# Heat-sink on Curtis Controller



## Moltenmetal (Mar 20, 2014)

You need to mount it to a heatsink of some sort unless you want to limit peak currents considerably. I have mine mounted to a large aluminum plate with the heatsink below it, with a muffin fan mounted to the heatsink's lower surface. No problems with excessive temperature, despite the fact that the heatsink fins are pointed downward.


----------



## GoElectric (Nov 15, 2015)

Hi MM,

Thanks. I think it is such a silly design to have the fins on the bottom.

AND a fan, you say?


----------



## Moltenmetal (Mar 20, 2014)

Yes, a fan to counteract the bad orientation of the fins, otherwise I agree- the fins do little useful! But with just a muffin fan blowing air through the fins, their orientation is no longer any kind of problem- local air velocity next to the fins drives down the fin temperature to near ambient and makes them quite effective.

Remember that you'll come roaring off a highway exit to a dead stop on a hot day someday, then want to peel out from that stop- without relying solely on the heat capacity of the controller to handle the peaks in heat generation. The semiconductors in that controller are too spendy to risk cooking them.


----------



## Caps18 (Jun 8, 2008)

There are a lot of things they should have built in to this controller. Contactors, fuses, key relay, shunts... It would be nice if all I had to do is hook up the high voltage DC battery and the AC motor wires, along with all of the other control wires.

But, it isn't that bad that I wouldn't use it again. And I will be happy with it if my wiring all works.


----------



## GoElectric (Nov 15, 2015)

I love this website - good practical advice. 

I had to ask because it didn't make sense they would design a controller that way.

I guess if one did the math on 500 amps at 120V and 10-15% losses.....
That's almost 1000 watts, so - yeah, it will heat-up pret-ty fast.

While we are at it, one place I was thinking of putting the controller is behind the grill - I kind-of nixed that idea because it is a vulnerable spot, but I was wondering: just how important is it to keep the 3-phase wires short? I hear there is a fair bit of EMF?

Oh, that leads me to another question: how DOES that controller work anyways? Does it vary the amplitude of the AC output, or does it chop the waveforms?

Thanks.


----------



## Coulomb (Apr 22, 2009)

GoElectric said:


> Oh, that leads me to another question: how DOES that controller work anyways?
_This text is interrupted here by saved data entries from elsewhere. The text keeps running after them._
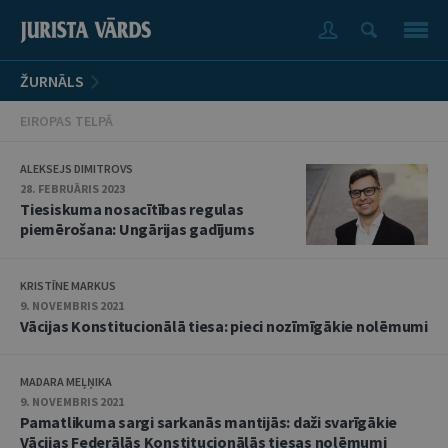
ŽURNĀLS
EIROPAS TELPĀ
ALEKSEJS DIMITROVS
28. FEBRUĀRIS 2023
Tiesiskuma nosacītības regulas
piemērošana: Ungārijas gadījums
KRISTĪNE MARKUS
9. NOVEMBRIS 2021
Vācijas Konstitucionālā tiesa: pieci nozīmīgākie nolēmumi
MADARA MEĻŅIKA
9. NOVEMBRIS 2021
Pamatlikuma sargi sarkanās mantijās: daži svarīgākie
Vācijas Federālās Konstitucionālās tiesas nolēmumi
Does it vary the amplitude of the AC output, or does it chop the waveforms?


It does chopping (Pulse Width Modulation) to generate three AC waveforms. It varies the amplitude and frequency of the output to cause the motor to drive or regenerate. There is some complex maths in there to calculate various vectors and so on.


----------



## GoElectric (Nov 15, 2015)

Hi. That explains the EMF then!


----------



## Moltenmetal (Mar 20, 2014)

Caps18: I'm very glad they didn't incorporate anything of the sort you're describing INTO the controller. Because the mechanical crap like the contactor is outside the controller, I can easily replace it when it fails- as others have had to do. Apparently HPEVS went through a batch of bad contactors... A very little easy wiring is a small price to pay for user-maintainability...from what I've seen, getting into the controller's case is no picnic, so you definitely don't want to have to disassemble it if you don't have to. The controller as designed is very high ingress protection (IP) rating, with just one big sealed connector and some terminal posts extending through the case. That can't help but improve its durability in an auto environment.

Same with the heat sink: by keeping the form of the controller as small as possible, you get options for mounting. Don't have room for a heatsink and a fan? Or live somewhere really hot? You can add a liquid chill plate instead. Want to mount it upside down? I presume you can do so- as long as you have a means to see the status LEDs.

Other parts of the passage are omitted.